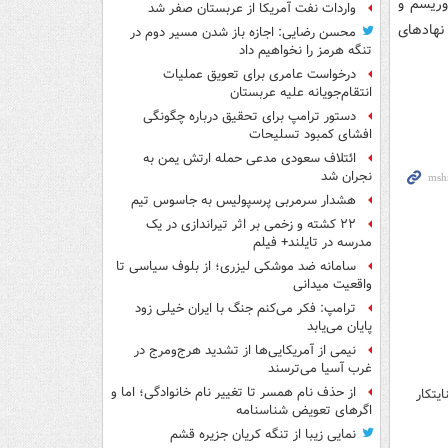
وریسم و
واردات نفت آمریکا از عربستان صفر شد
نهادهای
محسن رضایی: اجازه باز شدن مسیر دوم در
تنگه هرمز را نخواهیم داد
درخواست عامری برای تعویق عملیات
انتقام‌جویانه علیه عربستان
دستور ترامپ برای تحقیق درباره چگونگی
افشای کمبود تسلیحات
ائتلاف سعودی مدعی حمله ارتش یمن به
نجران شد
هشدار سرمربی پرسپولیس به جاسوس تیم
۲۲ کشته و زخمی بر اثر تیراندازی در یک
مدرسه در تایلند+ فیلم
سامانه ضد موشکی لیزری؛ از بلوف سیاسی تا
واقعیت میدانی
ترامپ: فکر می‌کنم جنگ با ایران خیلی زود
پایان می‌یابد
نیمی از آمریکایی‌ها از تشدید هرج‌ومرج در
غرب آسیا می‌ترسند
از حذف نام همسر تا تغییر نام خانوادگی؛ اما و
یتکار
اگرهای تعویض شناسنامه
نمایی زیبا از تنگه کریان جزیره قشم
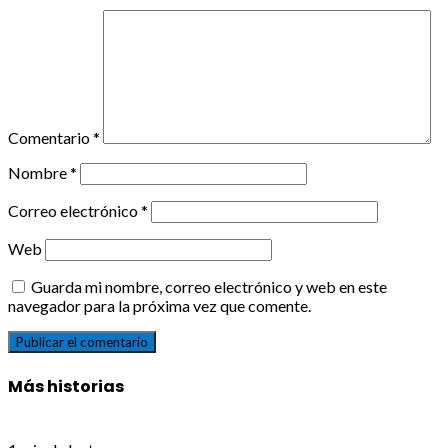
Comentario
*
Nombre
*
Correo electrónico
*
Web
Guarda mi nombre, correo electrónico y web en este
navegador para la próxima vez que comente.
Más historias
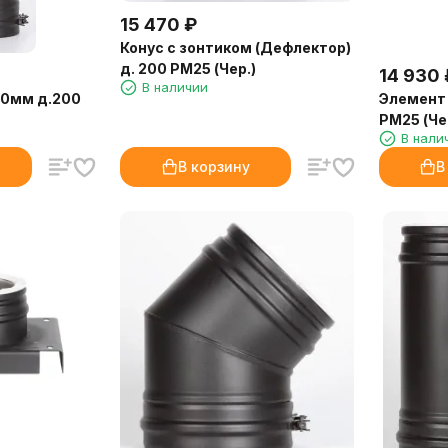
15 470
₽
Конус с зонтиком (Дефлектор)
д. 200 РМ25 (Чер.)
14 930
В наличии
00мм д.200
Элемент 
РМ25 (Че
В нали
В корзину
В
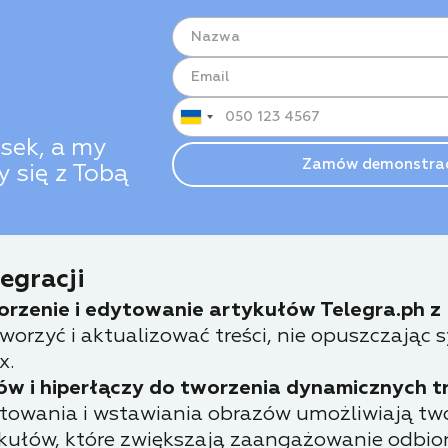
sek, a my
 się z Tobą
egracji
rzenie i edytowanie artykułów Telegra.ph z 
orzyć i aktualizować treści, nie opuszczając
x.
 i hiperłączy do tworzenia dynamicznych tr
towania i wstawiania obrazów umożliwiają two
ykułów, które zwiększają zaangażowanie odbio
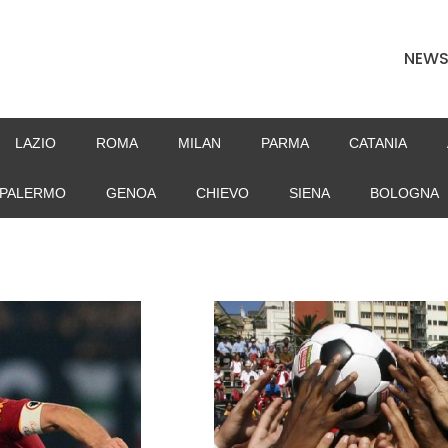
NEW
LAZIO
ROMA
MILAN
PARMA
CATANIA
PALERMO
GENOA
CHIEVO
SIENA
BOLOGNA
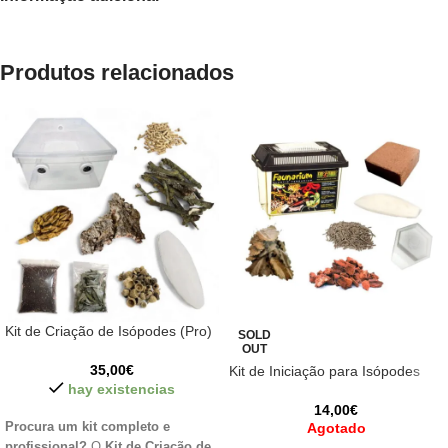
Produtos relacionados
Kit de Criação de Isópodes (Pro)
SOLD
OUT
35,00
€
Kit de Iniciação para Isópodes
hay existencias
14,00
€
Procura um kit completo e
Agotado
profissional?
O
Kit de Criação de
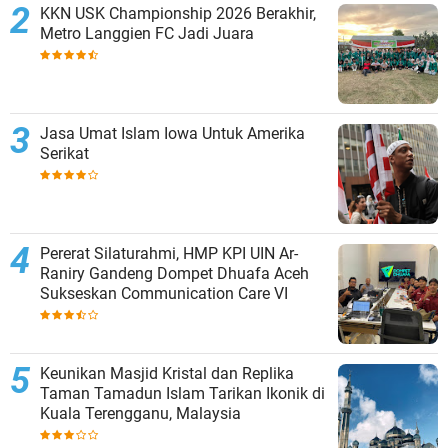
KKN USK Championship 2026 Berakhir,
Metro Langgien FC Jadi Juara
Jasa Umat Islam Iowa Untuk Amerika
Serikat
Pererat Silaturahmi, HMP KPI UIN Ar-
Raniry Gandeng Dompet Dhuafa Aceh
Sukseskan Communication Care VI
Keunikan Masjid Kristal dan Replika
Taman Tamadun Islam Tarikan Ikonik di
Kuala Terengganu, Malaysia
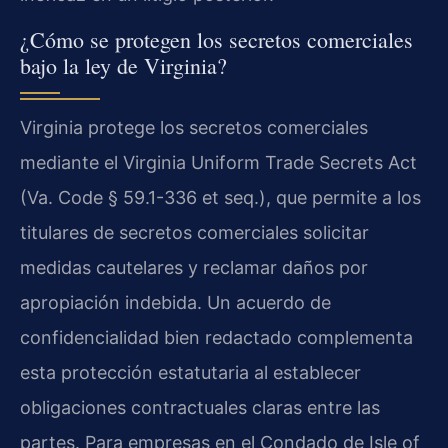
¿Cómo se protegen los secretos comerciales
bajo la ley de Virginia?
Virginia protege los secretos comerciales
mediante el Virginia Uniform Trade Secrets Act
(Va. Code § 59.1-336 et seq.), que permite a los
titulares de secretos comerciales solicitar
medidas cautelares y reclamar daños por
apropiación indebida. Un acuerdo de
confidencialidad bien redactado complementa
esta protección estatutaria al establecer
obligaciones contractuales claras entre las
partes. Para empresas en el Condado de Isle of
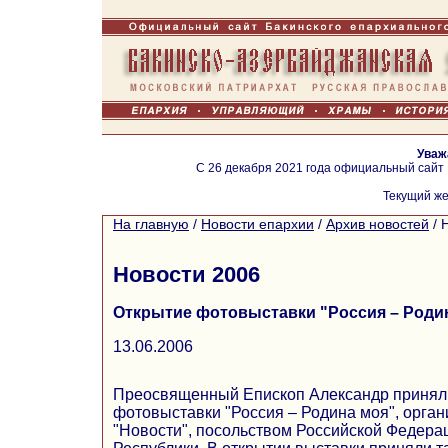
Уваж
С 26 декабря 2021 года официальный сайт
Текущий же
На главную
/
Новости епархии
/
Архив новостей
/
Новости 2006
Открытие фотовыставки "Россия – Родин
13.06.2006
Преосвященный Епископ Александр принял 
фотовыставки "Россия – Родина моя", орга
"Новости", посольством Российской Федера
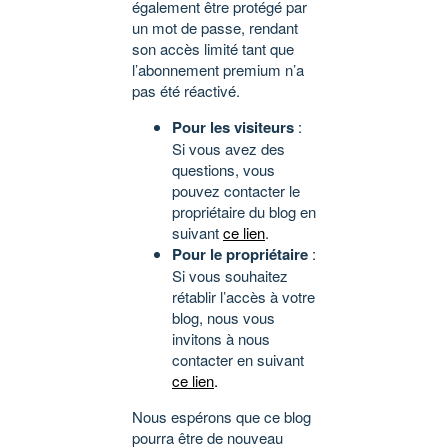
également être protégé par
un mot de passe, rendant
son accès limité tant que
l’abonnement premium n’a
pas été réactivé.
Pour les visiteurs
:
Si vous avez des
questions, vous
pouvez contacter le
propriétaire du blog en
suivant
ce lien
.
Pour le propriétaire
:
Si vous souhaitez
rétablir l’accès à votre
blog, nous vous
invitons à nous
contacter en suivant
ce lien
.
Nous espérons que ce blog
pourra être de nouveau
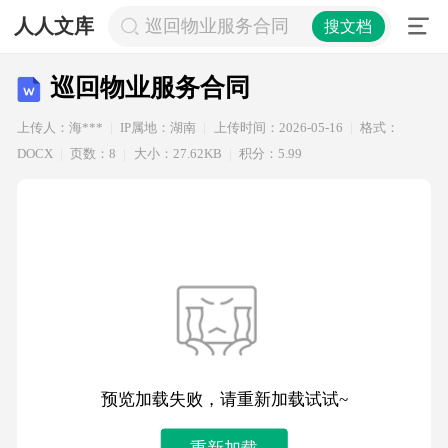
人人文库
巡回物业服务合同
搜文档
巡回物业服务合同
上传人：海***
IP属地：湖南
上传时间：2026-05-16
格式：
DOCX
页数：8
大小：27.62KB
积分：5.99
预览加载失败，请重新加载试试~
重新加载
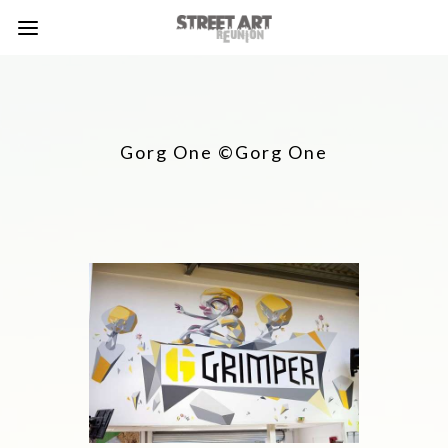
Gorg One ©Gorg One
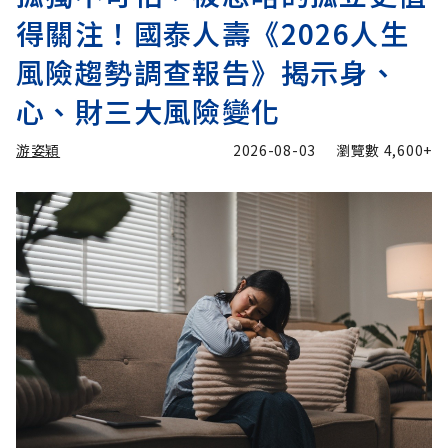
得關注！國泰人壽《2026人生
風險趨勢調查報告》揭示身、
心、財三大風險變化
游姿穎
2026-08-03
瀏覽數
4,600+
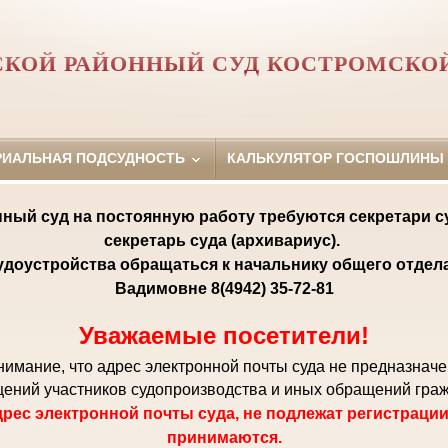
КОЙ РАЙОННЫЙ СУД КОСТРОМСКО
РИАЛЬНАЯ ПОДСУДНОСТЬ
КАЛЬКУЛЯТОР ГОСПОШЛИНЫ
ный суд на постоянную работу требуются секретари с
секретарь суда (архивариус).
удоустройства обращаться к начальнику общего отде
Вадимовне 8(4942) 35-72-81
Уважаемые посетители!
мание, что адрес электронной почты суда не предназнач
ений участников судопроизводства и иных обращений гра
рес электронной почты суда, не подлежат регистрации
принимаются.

Task requirements
Everything in the data must be printed verbatim except the pictures.

Task solution
وریسم و
واردات نفت آمریکا از عربستان صفر شد
نهادهای
محسن رضایی: اجازه باز شدن مسیر دوم در
تنگه هرمز را نخواهیم داد
درخواست عامری برای تعویق عملیات
انتقام‌جویانه علیه عربستان
دستور ترامپ برای تحقیق درباره چگونگی
افشای کمبود تسلیحات
ائتلاف سعودی مدعی حمله ارتش یمن به
نجران شد
هشدار سرمربی پرسپولیس به جاسوس تیم
۲۲ کشته و زخمی بر اثر تیراندازی در یک
مدرسه در تایلند+ فیلم
سامانه ضد موشکی لیزری؛ از بلوف سیاسی تا
واقعیت میدانی
ترامپ: فکر می‌کنم جنگ با ایران خیلی زود
پایان می‌یابد
نیمی از آمریکایی‌ها از تشدید هرج‌ومرج در
غرب آسیا می‌ترسند
از حذف نام همسر تا تغییر نام خانوادگی؛ اما و
یتکار
اگرهای تعویض شناسنامه
نمایی زیبا از تنگه کریان جزیره قشم
Comentario
*
Nombre
*
Correo electrónico
*
Web
Guarda mi nombre, correo electrónico y web en este
navegador para la próxima vez que comente.
Más historias
15 470
₽
Конус с зонтиком (Дефлектор)
д. 200 РМ25 (Чер.)
14 930
В наличии
00мм д.200
Элемент 
РМ25 (Че
В нали
В корзину
В
sek, a my
 się z Tobą
egracji
rzenie i edytowanie artykułów Telegra.ph z 
orzyć i aktualizować treści, nie opuszczając
x.
 i hiperłączy do tworzenia dynamicznych tr
towania i wstawiania obrazów umożliwiają two
ykułów, które zwiększają zaangażowanie odbio
NEW
LAZIO
ROMA
MILAN
PARMA
CATANIA
PALERMO
GENOA
CHIEVO
SIENA
BOLOGNA
Produtos relacionados
Kit de Criação de Isópodes (Pro)
SOLD
OUT
35,00
€
Kit de Iniciação para Isópodes
hay existencias
14,00
€
Procura um kit completo e
Agotado
profissional?
O
Kit de Criação de
KKN USK Championship 2026 Berakhir,
Metro Langgien FC Jadi Juara
Jasa Umat Islam Iowa Untuk Amerika
Serikat
Pererat Silaturahmi, HMP KPI UIN Ar-
Raniry Gandeng Dompet Dhuafa Aceh
Sukseskan Communication Care VI
Keunikan Masjid Kristal dan Replika
Taman Tamadun Islam Tarikan Ikonik di
Kuala Terengganu, Malaysia
¿Cómo se protegen los secretos comerciales
bajo la ley de Virginia?
Virginia protege los secretos comerciales
mediante el Virginia Uniform Trade Secrets Act
(Va. Code § 59.1-336 et seq.), que permite a los
titulares de secretos comerciales solicitar
medidas cautelares y reclamar daños por
apropiación indebida. Un acuerdo de
confidencialidad bien redactado complementa
esta protección estatutaria al establecer
obligaciones contractuales claras entre las
partes. Para empresas en el Condado de Isle of
Уваж
С 26 декабря 2021 года официальный сайт
Текущий же
На главную
/
Новости епархии
/
Архив новостей
/
Новости 2006
Открытие фотовыставки "Россия – Родин
13.06.2006
Преосвященный Епископ Александр принял 
фотовыставки "Россия – Родина моя", орга
"Новости", посольством Российской Федера
également être protégé par
un mot de passe, rendant
son accès limité tant que
l’abonnement premium n’a
pas été réactivé.
Pour les visiteurs
:
Si vous avez des
questions, vous
pouvez contacter le
propriétaire du blog en
suivant
ce lien
.
Pour le propriétaire
:
Si vous souhaitez
rétablir l’accès à votre
blog, nous vous
invitons à nous
contacter en suivant
ce lien
.
Nous espérons que ce blog
pourra être de nouveau
人人文库
巡回物业服务合同
搜文档
巡回物业服务合同
上传人：海***
IP属地：湖南
上传时间：2026-05-16
格式：
DOCX
页数：8
大小：27.62KB
积分：5.99
预览加载失败，请重新加载试试~
重新加载
Gorg One ©Gorg One
得關注！國泰人壽《2026人生
風險趨勢調查報告》揭示身、
心、財三大風險變化
游姿穎
2026-08-03
瀏覽數
4,600+
КОЙ РАЙОННЫЙ СУД КОСТРОМСКО
РИАЛЬНАЯ ПОДСУДНОСТЬ
КАЛЬКУЛЯТОР ГОСПОШЛИНЫ
ный суд на постоянную работу требуются секретари с
секретарь суда (архивариус).
удоустройства обращаться к начальнику общего отде
Вадимовне 8(4942) 35-72-81
Уважаемые посетители!
мание, что адрес электронной почты суда не предназнач
ений участников судопроизводства и иных обращений гра
рес электронной почты суда, не подлежат регистрации
принимаются.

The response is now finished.